◆ Exercise prompt: Print each record below precisely, with every picture left out of the copy.

START Data provided

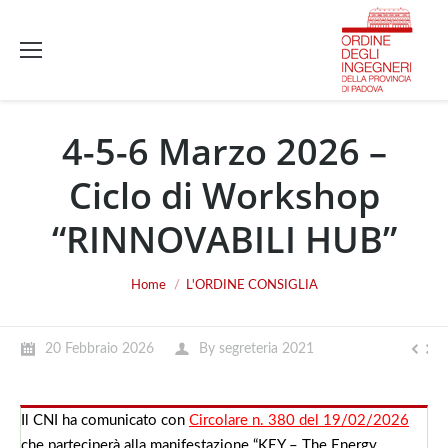
4-5-6 Marzo 2026 –
Ciclo di Workshop
“RINNOVABILI HUB”
You are here:
Home
L'ORDINE CONSIGLIA
20 Febbraio 2026
By
segreteria 2021
Il CNI ha comunicato con
Circolare n. 380 del 19/02/2026
che parteciperà alla manifestazione “KEY – The Energy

END Data provided

◆ Completed task:
4-5-6 Marzo 2026 –
Ciclo di Workshop
“RINNOVABILI HUB”
You are here:
Home
L'ORDINE CONSIGLIA
20 Febbraio 2026
By
segreteria 2021
Il CNI ha comunicato con
Circolare n. 380 del 19/02/2026
che parteciperà alla manifestazione “KEY – The Energy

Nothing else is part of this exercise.